Li, assisti e escutei muitas entrevistas com artistas. Existe uma grande curiosidade em saber de qual lugar se origina a criação, se existe alguma espécie de controle sobre ela. Todas as respostas são insatisfatórias. Não raro, as pessoas tentam usar analogias ou metáforas, mas elas escorregam na incapacidade da definição (ou na pieguice absoluta). Talvez a resposta mais simples seja considerar que, como qualquer fenômeno natural, podemos explicar consequências e efeitos, mas não a sua origem. Existe por que existe. No entanto, admitir isto é esbarrar na ideia de que somente algumas pessoas são escolhidas para serem a garrafa que vai conter o raio. As demais serão bafejadas por ele, entenderão seus efeitos, mas não irão contê-lo.
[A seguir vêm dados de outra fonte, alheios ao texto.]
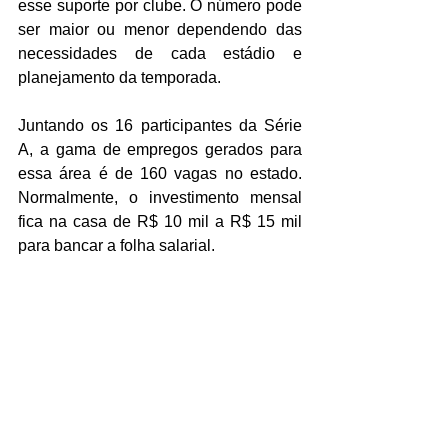
esse suporte por clube. O número pode 
ser maior ou menor dependendo das 
necessidades de cada estádio e 
planejamento da temporada. 
Juntando os 16 participantes da Série 
A, a gama de empregos gerados para 
essa área é de 160 vagas no estado. 
Normalmente, o investimento mensal 
fica na casa de R$ 10 mil a R$ 15 mil 
para bancar a folha salarial. 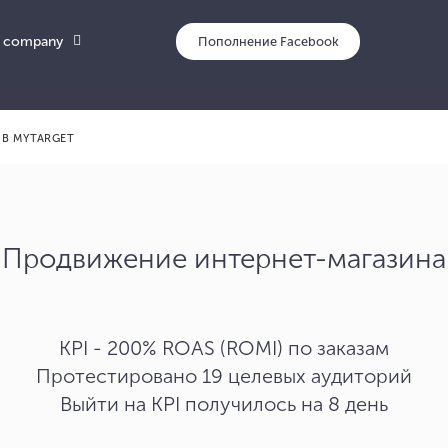
 company
Пополнени
 В MYTARGET
Продвижение интернет-магазина
KPI - 200% ROAS (ROMI) по заказам
Протестировано 19 целевых аудиторий
Выйти на KPI получилось на 8 день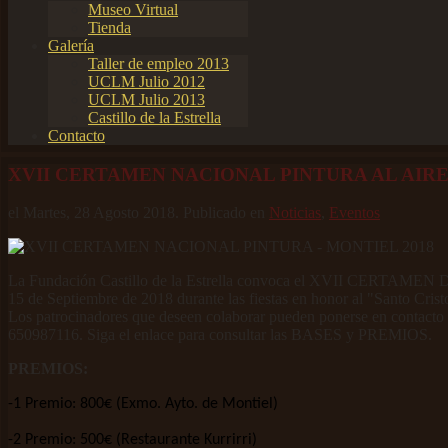
Museo Virtual
Tienda
Galería
Taller de empleo 2013
UCLM Julio 2012
UCLM Julio 2013
Castillo de la Estrella
Contacto
XVII CERTAMEN NACIONAL PINTURA AL AIRE
el Martes, 28 Agosto 2018. Publicado en
Noticias
,
Eventos
La Fundación Castillo de la Estrella convoca el XVII CERTAMEN
15 de Septiembre de 2018 durante las fiestas en honor al "Santo Crist
Los patrocinadores que deseen colaborar pueden ponerse en contacto
650987116. Siga el enlace para consultar las BASES y PREMIOS.
PREMIOS:
-1 Premio: 800€ (Exmo. Ayto. de Montiel)
-2 Premio: 500€ (Restaurante Kurrirri)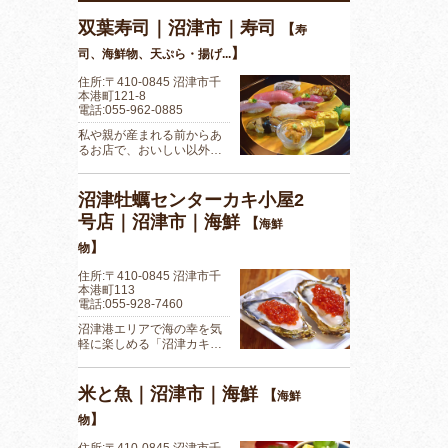
双葉寿司｜沼津市｜寿司
【
寿
】
司、海鮮物、天ぷら・揚げ...
住所:〒410-0845 沼津市千
本港町121-8
電話:055-962-0885
私や親が産まれる前からあ
るお店で、おいしい以外…
沼津牡蠣センターカキ小屋2
号店｜沼津市｜海鮮
【
海鮮
】
物
住所:〒410-0845 沼津市千
本港町113
電話:055-928-7460
沼津港エリアで海の幸を気
軽に楽しめる「沼津カキ…
米と魚｜沼津市｜海鮮
【
海鮮
】
物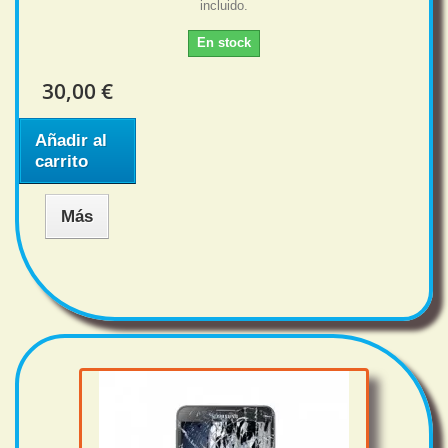
incluido.
En stock
30,00 €
Añadir al
carrito
Más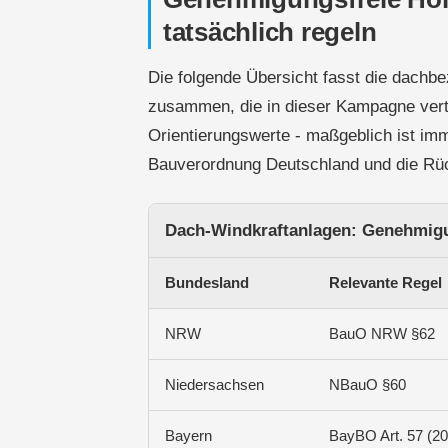
tatsächlich regeln
Die folgende Übersicht fasst die dach
zusammen, die in dieser Kampagne verti
Orientierungswerte - maßgeblich ist imme
Bauverordnung Deutschland und die Rü
Dach-Windkraftanlagen: Genehmig
Bundesland
Relevante Regel
NRW
BauO NRW §62
Niedersachsen
NBauO §60
Bayern
BayBO Art. 57 (20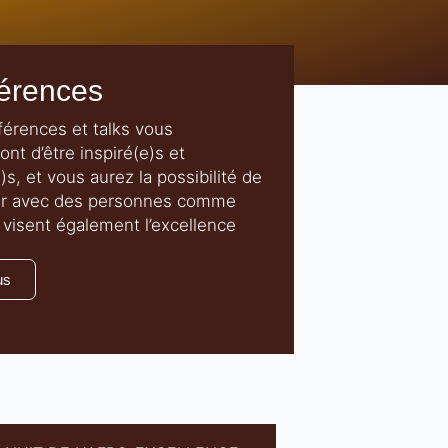
érences
érences et talks vous
nt d’être inspiré(e)s et
s, et vous aurez la possibilité de
er avec des personnes comme
 visent également l’excellence
us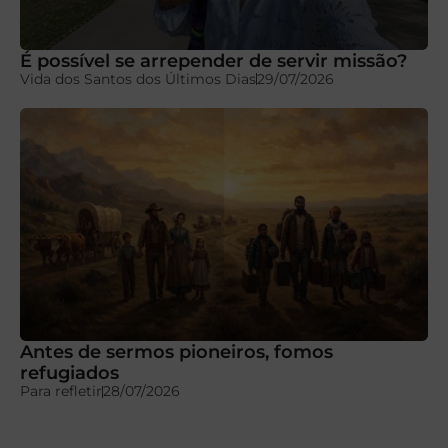
É possível se arrepender de servir missão?
Vida dos Santos dos Últimos Dias
29/07/2026
Antes de sermos pioneiros, fomos
refugiados
Para refletir
28/07/2026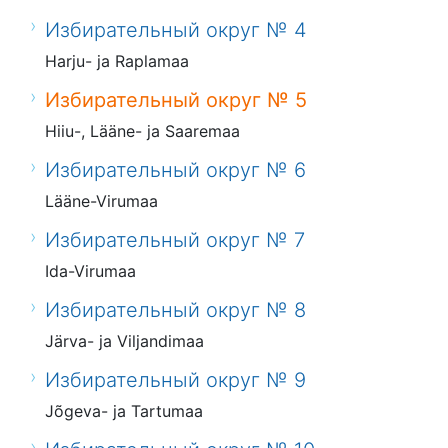
Избирательный округ № 4
Harju- ja Raplamaa
Избирательный округ № 5
Hiiu-, Lääne- ja Saaremaa
Избирательный округ № 6
Lääne-Virumaa
Избирательный округ № 7
Ida-Virumaa
Избирательный округ № 8
Järva- ja Viljandimaa
Избирательный округ № 9
Jõgeva- ja Tartumaa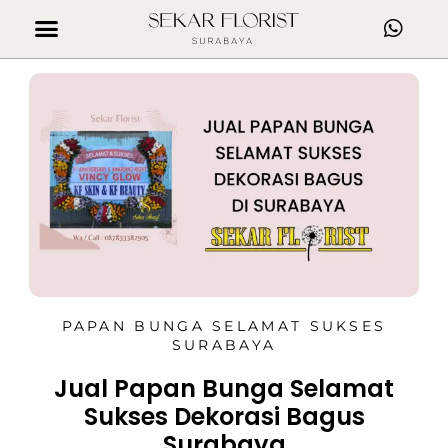
PAPAN BUNGA SELAMAT SUKSES
SURABAYA
Jual Papan Bunga Selamat
Sukses Dekorasi Bagus
Surabaya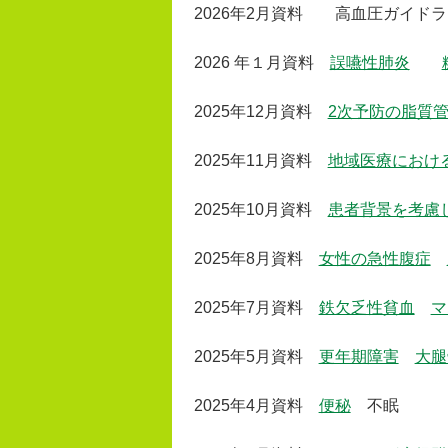
2026年2月資料 高血圧ガイ
2026 年１月資料
誤嚥性肺炎
2025年12月資料
2次予防の脂質
2025年11月資料
地域医療におけ
2025年10月資料
患者背景を考慮
2025年8月資料
女性の急性腹症
2025年7月資料
鉄欠乏性貧血
マ
2025年5月資料
更年期障害
大腿
2025年4月資料
便秘
不眠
Não creio que seja uma coincidência que os deuses mais poderosos da Antiguidade eram vinculados aos raios. Em “O Poderoso Chefão”, os italianos comentam que, quando um homem se apaixona por uma determinada mulher, ele é “atingido por um raio”, dando justamente a impressão de arrebatamento pro algo maior do que a razão. Raios possuem algo de rebeldia, de voluntariedade, de inexplicável, de poder concentrado. O raio escolhe quem vai acertar. Entre duas pessoas caminhando no campo em uma noite chuvosa, o raio acabará optando por uma delas, e o critério será somente dele.

Ninguém diz que ser o portador do raio não é uma situação dolorosa. Quando Michael Stipe afirma que Kurt Cobain morreu por causa disto, por não aguentar o raio que morava dentro do seu corpo, ele menciona algo que todo artista sente: a corrosão. Que a sua sanidade, coragem e vida estão sendo dragadas lentamente pela obra. Que existe um buraco negro consumindo a sua alma. Basta lembrar de quantos artistas não resistiram a tamanha pressão e acabaram se matando, enlouquecendo ou – o pior de todos os pecados – se acovardando diante da imensidão que espreitava de dentro do seu peito.

O preço de ser aquele que carrega um raio é o mesmo preço pago pelo guerreiro viking que portava a Bandeira do Corvo nas batalhas: ele morrerá, mas o seu exército vai vencer. A questão que fica – talvez a única questão realmente importante – é se vale a pena. Não temos como saber a intensidade do raio, se será uma fagulha rápida e dolorosa ou uma descarga longa e contínua, e sacrificar a vida diante de tamanha incerteza é algo que talvez não compense tamanho desgaste. No entanto, só saberemos a resposta quando o raio já estiver correndo por dentro do nosso corpo, ansioso para sair e explodir a Humanidade.